Dataset excerpts:
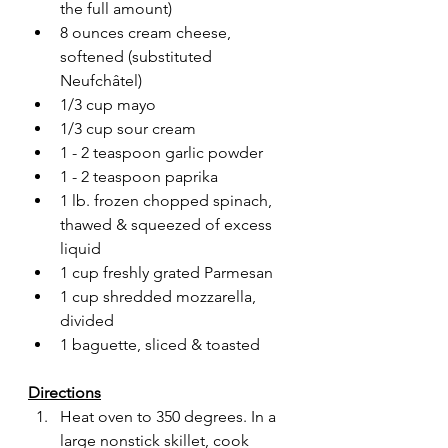
the full amount)
8 ounces cream cheese, 
softened (substituted 
Neufchâtel)
1/3 cup mayo
1/3 cup sour cream
1 - 2 teaspoon garlic powder
1 - 2 teaspoon paprika
1 lb. frozen chopped spinach, 
thawed & squeezed of excess 
liquid
1 cup freshly grated Parmesan
1 cup shredded mozzarella, 
divided
1 baguette, sliced & toasted
Directions
Heat oven to 350 degrees. In a 
large nonstick skillet, cook 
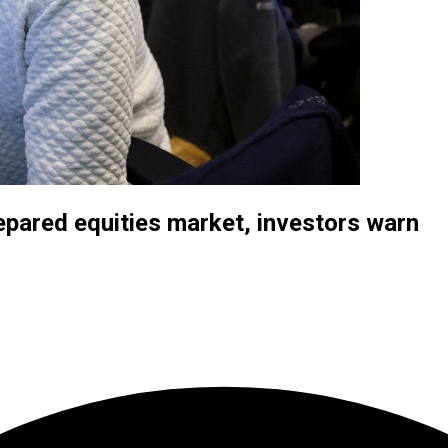
repared equities market, investors warn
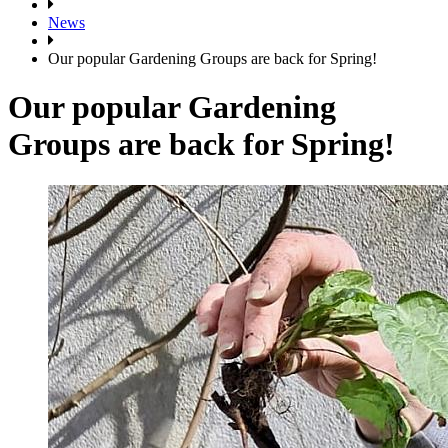
News
Our popular Gardening Groups are back for Spring!
Our popular Gardening
Groups are back for Spring!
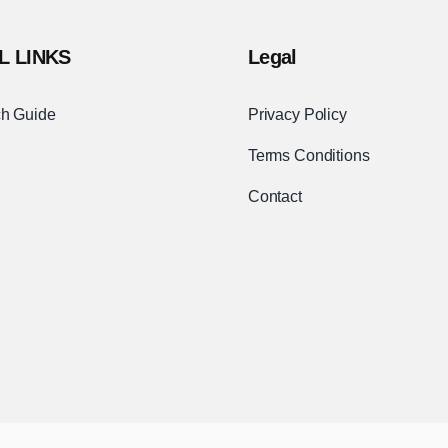
L LINKS
Legal
h Guide
Privacy Policy
Terms Conditions
Contact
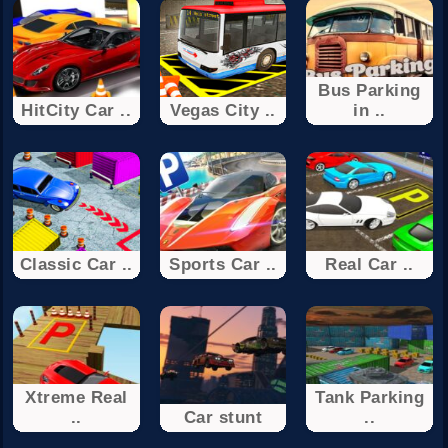
Bus Parking
HitCity Car ..
Vegas City ..
in ..
Classic Car ..
Sports Car ..
Real Car ..
Xtreme Real
Tank Parking
..
Car stunt
..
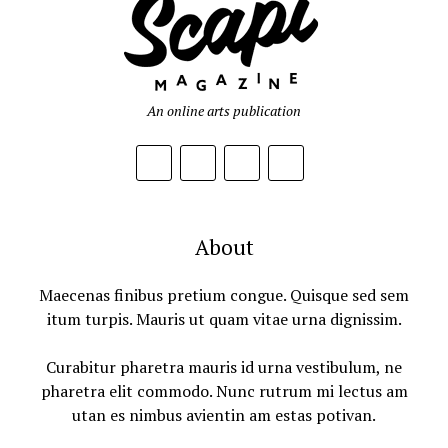
An online arts publication
About
Maecenas finibus pretium congue. Quisque sed sem
itum turpis. Mauris ut quam vitae urna dignissim.
Curabitur pharetra mauris id urna vestibulum, ne
pharetra elit commodo. Nunc rutrum mi lectus am
utan es nimbus avientin am estas potivan.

WHAT IS NEEDED: Drop the pictures and reproduce the rest of the data above exactly.

TASK ANSWER:
the full amount)
8 ounces cream cheese, 
softened (substituted 
Neufchâtel)
1/3 cup mayo
1/3 cup sour cream
1 - 2 teaspoon garlic powder
1 - 2 teaspoon paprika
1 lb. frozen chopped spinach, 
thawed & squeezed of excess 
liquid
1 cup freshly grated Parmesan
1 cup shredded mozzarella, 
divided
1 baguette, sliced & toasted
Directions
Heat oven to 350 degrees. In a 
large nonstick skillet, cook 
repared equities market, investors warn
News
Our popular Gardening Groups are back for Spring!
Our popular Gardening
Groups are back for Spring!
L LINKS
Legal
h Guide
Privacy Policy
Terms Conditions
Contact
Bus Parking
HitCity Car ..
Vegas City ..
in ..
Classic Car ..
Sports Car ..
Real Car ..
Xtreme Real
Tank Parking
..
Car stunt
..
An online arts publication
About
Maecenas finibus pretium congue. Quisque sed sem
itum turpis. Mauris ut quam vitae urna dignissim.
Curabitur pharetra mauris id urna vestibulum, ne
pharetra elit commodo. Nunc rutrum mi lectus am
utan es nimbus avientin am estas potivan.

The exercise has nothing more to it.